RECORDS
□ □ □ □

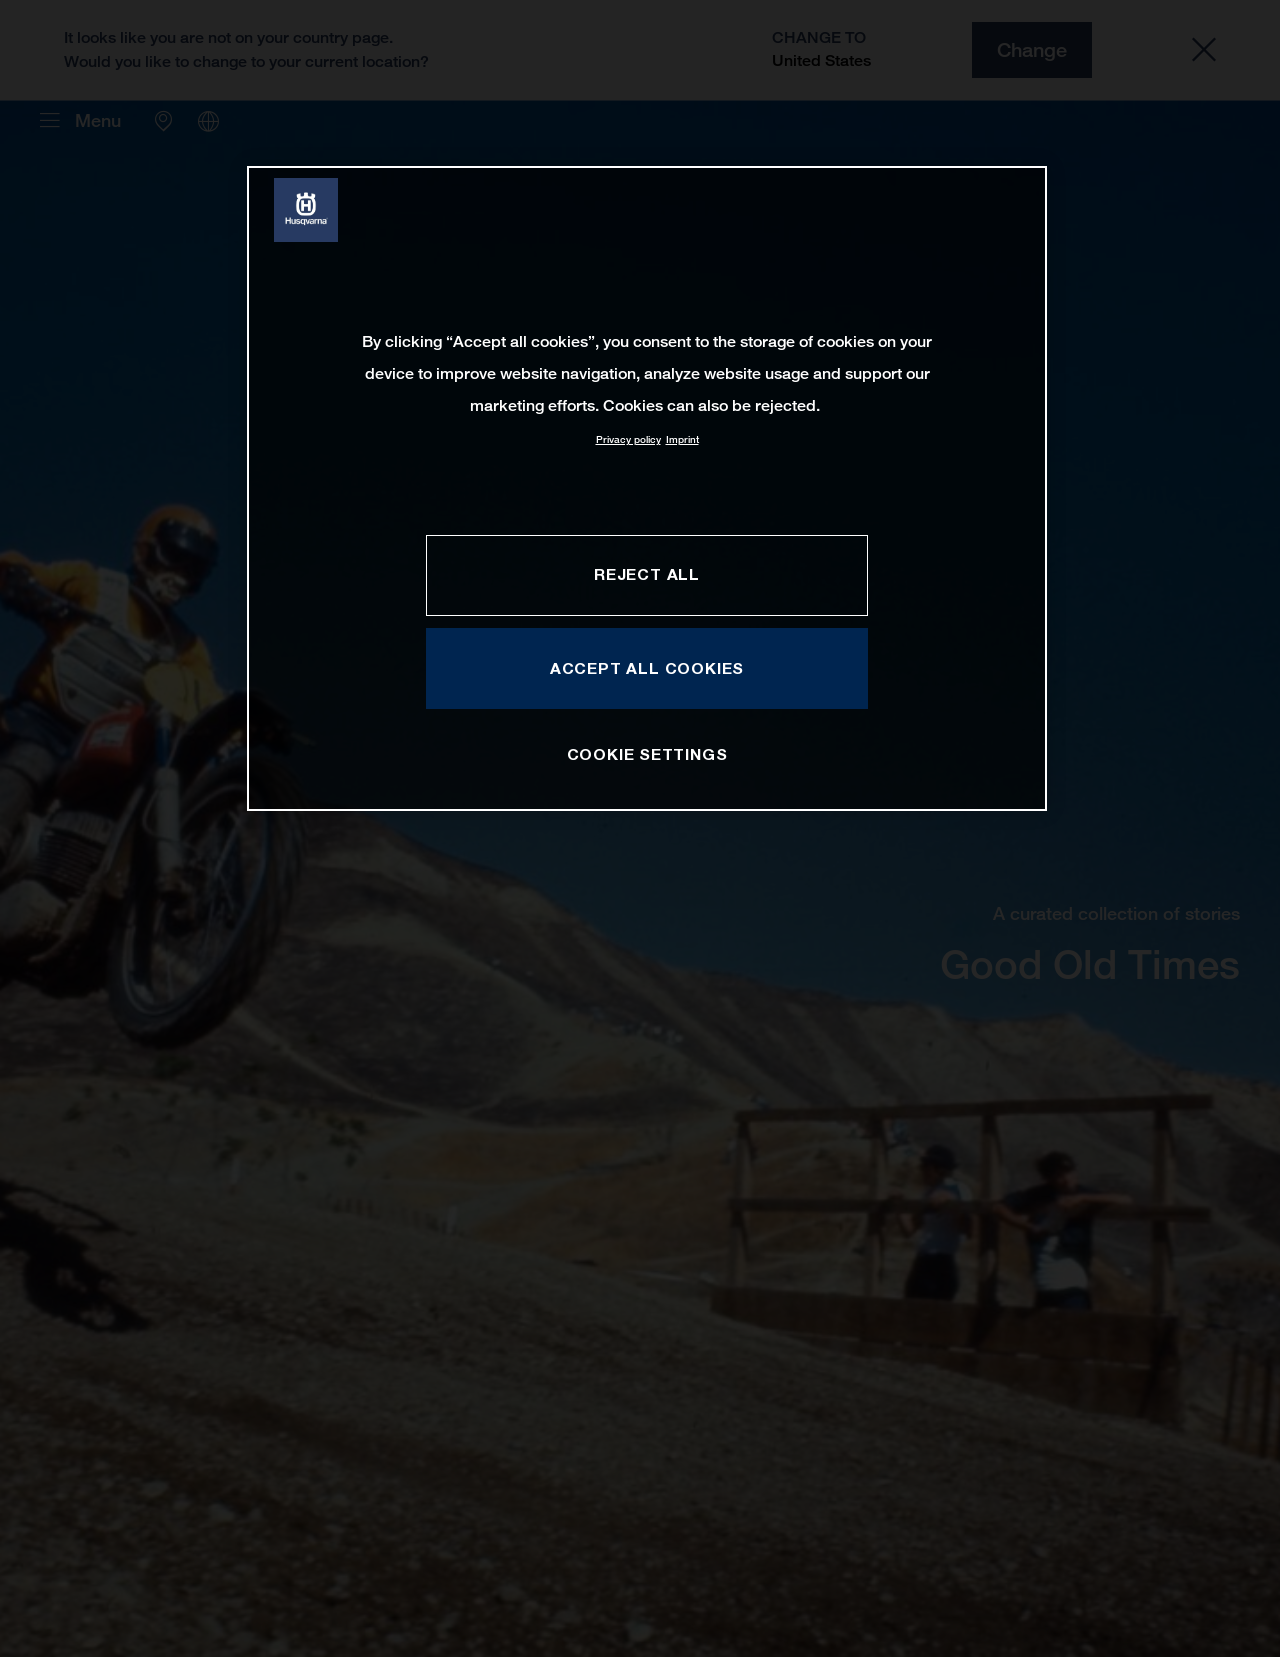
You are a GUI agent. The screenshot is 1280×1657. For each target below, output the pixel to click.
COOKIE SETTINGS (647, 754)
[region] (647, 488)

□ □ □ □

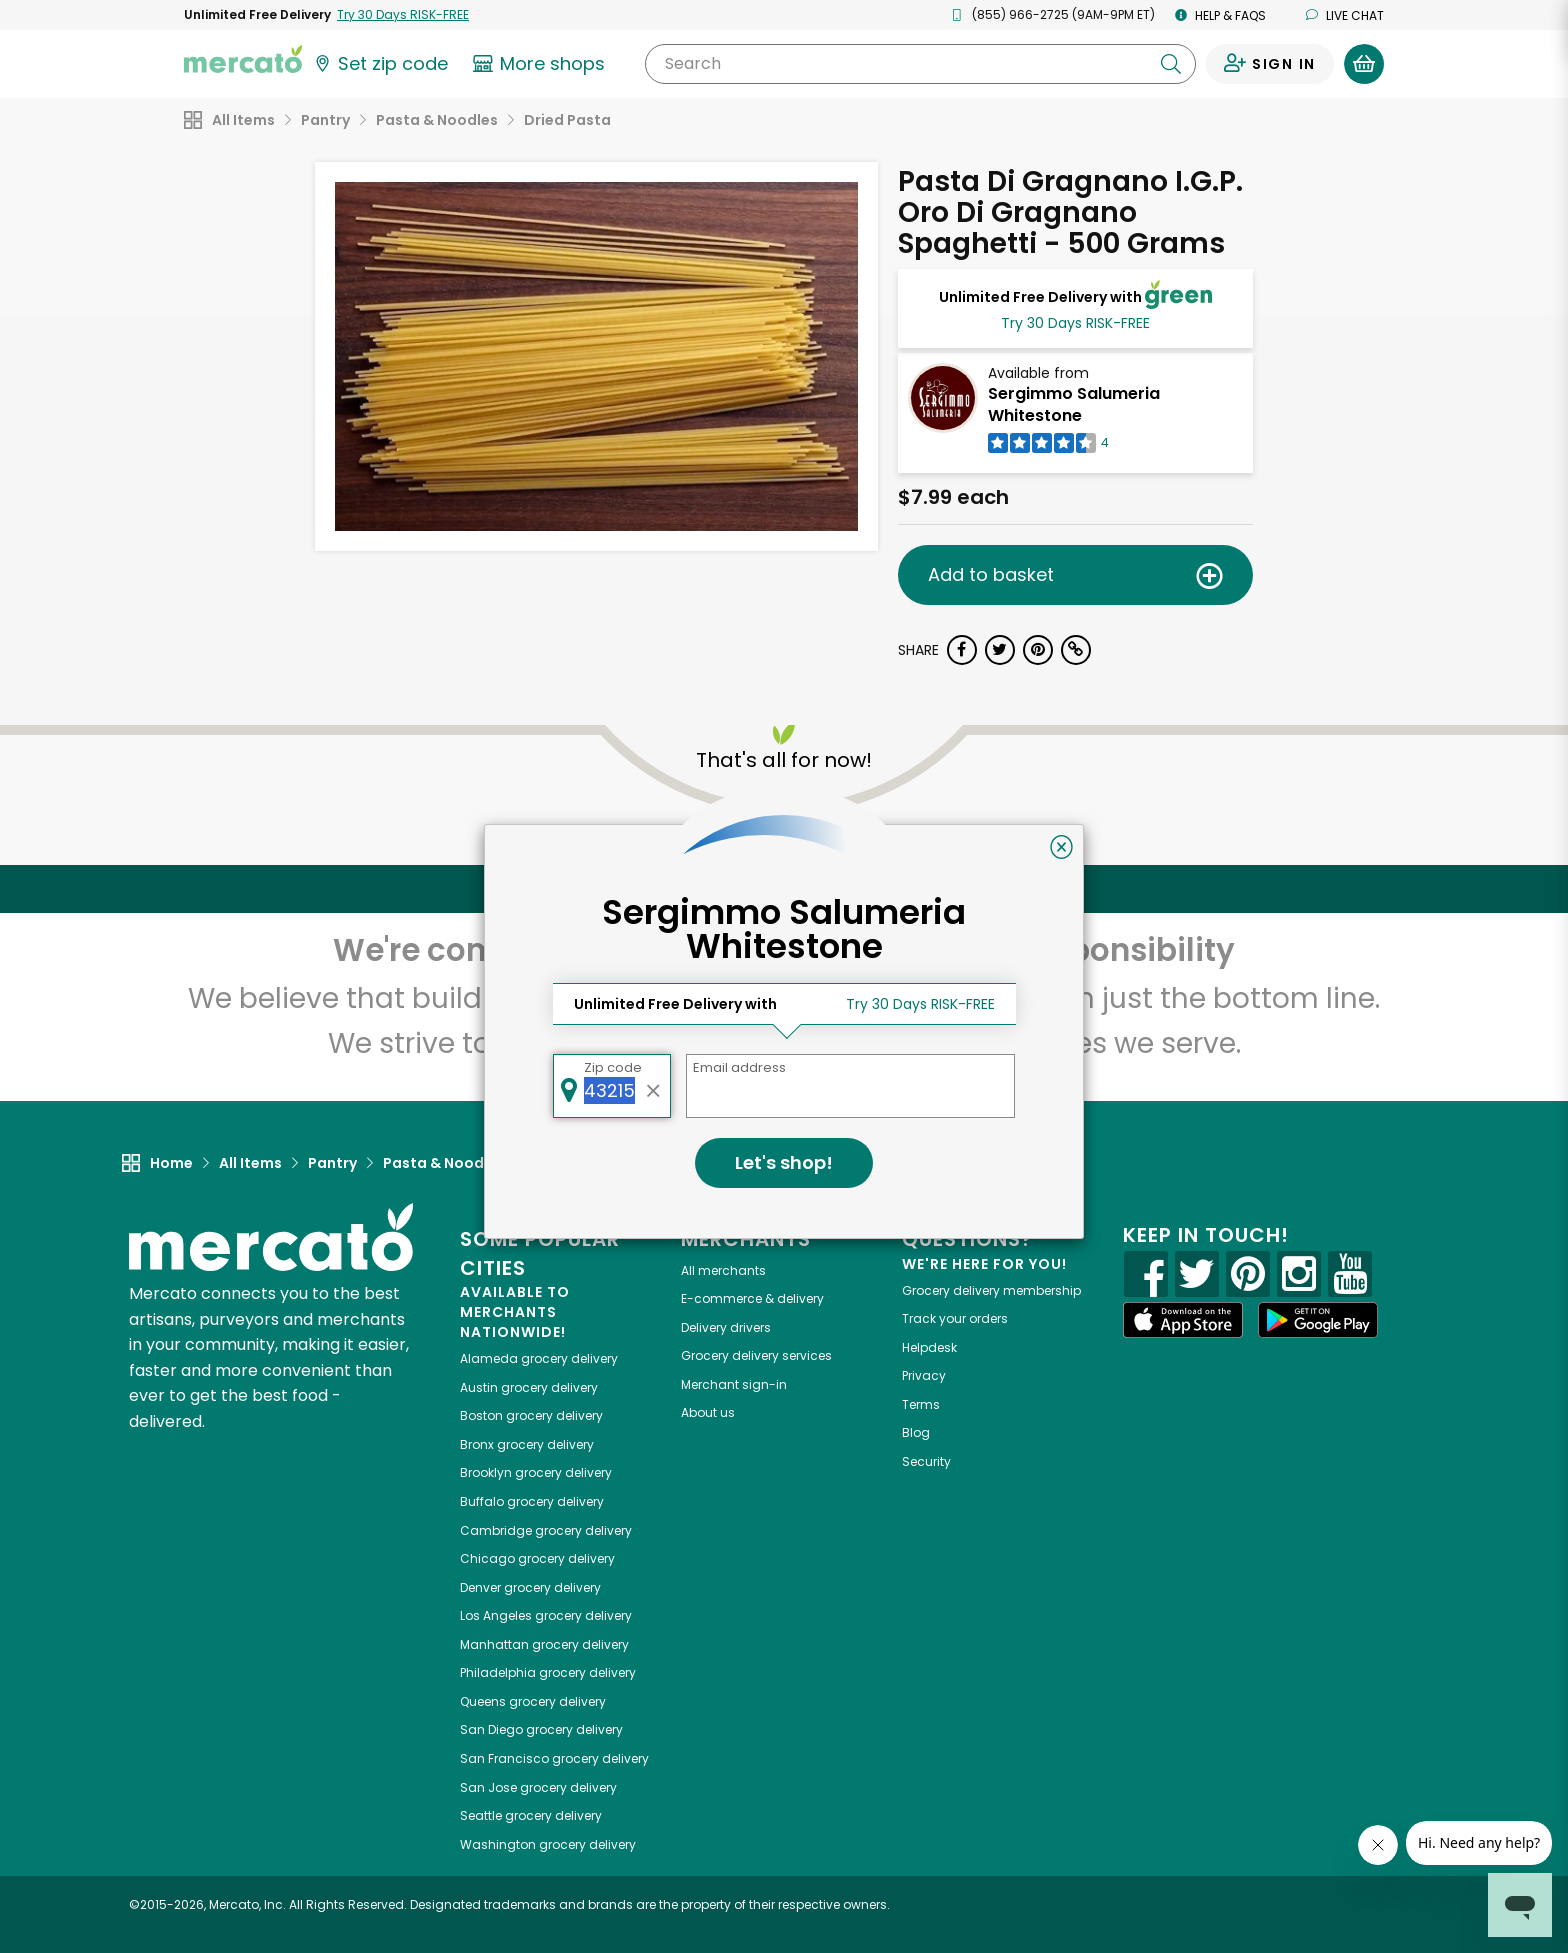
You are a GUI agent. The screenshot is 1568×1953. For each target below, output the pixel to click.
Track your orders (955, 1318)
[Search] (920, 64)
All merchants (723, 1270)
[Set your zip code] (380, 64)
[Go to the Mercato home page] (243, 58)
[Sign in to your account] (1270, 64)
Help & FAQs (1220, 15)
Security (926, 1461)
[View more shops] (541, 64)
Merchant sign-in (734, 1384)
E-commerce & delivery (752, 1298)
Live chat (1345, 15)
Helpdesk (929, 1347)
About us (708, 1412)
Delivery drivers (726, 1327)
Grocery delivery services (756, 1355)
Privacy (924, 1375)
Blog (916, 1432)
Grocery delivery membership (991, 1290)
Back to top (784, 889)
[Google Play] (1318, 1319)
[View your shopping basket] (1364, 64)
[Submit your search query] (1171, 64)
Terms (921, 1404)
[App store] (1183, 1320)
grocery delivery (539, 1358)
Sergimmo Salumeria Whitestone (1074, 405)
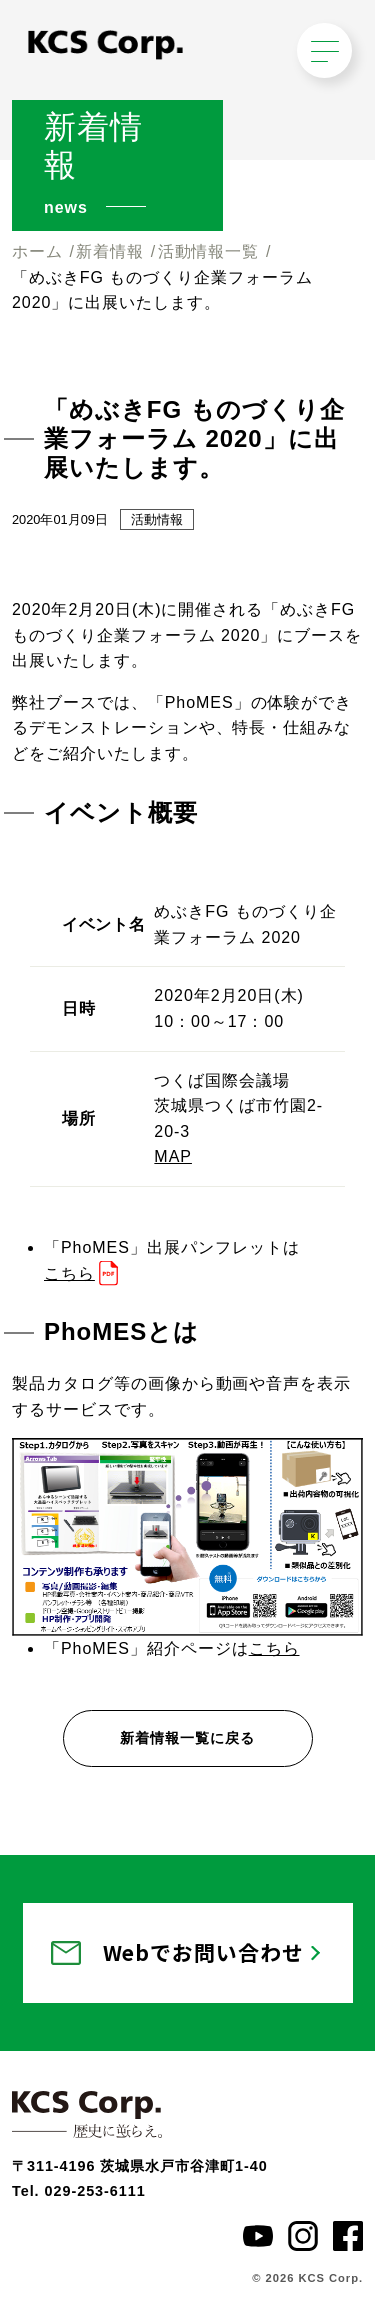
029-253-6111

□ □ □ □

PROBLEM
As you read the records above, find each line that contains "View" and copy it.

ANSWER
[View more shops] (541, 64)
[View your shopping basket] (1364, 64)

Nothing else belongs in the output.